Teatr nie był twoim pierwszym wyborem, nie poszłaś na studia w tym kierunku. Jak wyglądała twoja droga na scenę?

- Pokończyłam różne studia, w tym reżyserię na łódzkiej Filmówce, wiele razy zmieniałam zajęcie. Chyba jest tak, że zajmuję się czymś, dopóki czuję, że tego potrzebuję albo, że się do tego nadaję. Traktuję swoje życie trochę jak eksperyment, zależy mi, żeby iść do przodu, nie jestem zainteresowana posiadaniem zawodu artystycznego, który będę bezpiecznie uprawiała. Czuję się artystką, czyli kimś, kto jest w ciągłym i twórczym procesie odnoszenia się do rzeczywistości wewnętrznej i zewnętrznej. Mniej ważne są dla mnie rezultaty, bardziej droga, którą przebywam. I na razie pojawiały się możliwości znalezienia dla siebie miejsca w dziedzinach, które pasowały do tego, w jakim momencie życia byłam.

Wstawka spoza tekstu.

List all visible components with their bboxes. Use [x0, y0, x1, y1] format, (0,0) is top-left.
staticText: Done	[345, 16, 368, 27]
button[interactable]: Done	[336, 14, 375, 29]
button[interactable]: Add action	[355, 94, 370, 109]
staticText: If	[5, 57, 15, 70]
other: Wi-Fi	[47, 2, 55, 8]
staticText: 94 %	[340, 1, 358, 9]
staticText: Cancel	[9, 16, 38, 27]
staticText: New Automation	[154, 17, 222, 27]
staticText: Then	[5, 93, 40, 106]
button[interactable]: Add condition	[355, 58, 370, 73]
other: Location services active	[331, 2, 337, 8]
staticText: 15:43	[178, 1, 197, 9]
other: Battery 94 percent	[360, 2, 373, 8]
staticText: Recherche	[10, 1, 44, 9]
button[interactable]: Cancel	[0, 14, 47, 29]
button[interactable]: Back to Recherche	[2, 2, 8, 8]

Co sprawiło, że teraz wyrażasz się poprzez teatr?

- Potrzeba pracy w kontakcie z ludźmi i poczucie, że jestem w stanie dużo z siebie dać. Teatr jako dziedzina mnie przygarnął i potraktował wspaniale, ale nie czuję, że robię teatr. Nie tworzę fikcji na scenie, tylko sytuacje, które angażują widza, odbierają mu pewność co do tego, w czym się znalazł, w czym uczestniczy. Moje spektakle są bliższe akcjom performatywnym, niż temu, czego można się spodziewać po przedstawieniu teatralnym. Sama jako widz zdecydowanie wolę oglądać taniec i te dziedziny sztuki, w których odbiorca ma rolę znaczeniotwórczą.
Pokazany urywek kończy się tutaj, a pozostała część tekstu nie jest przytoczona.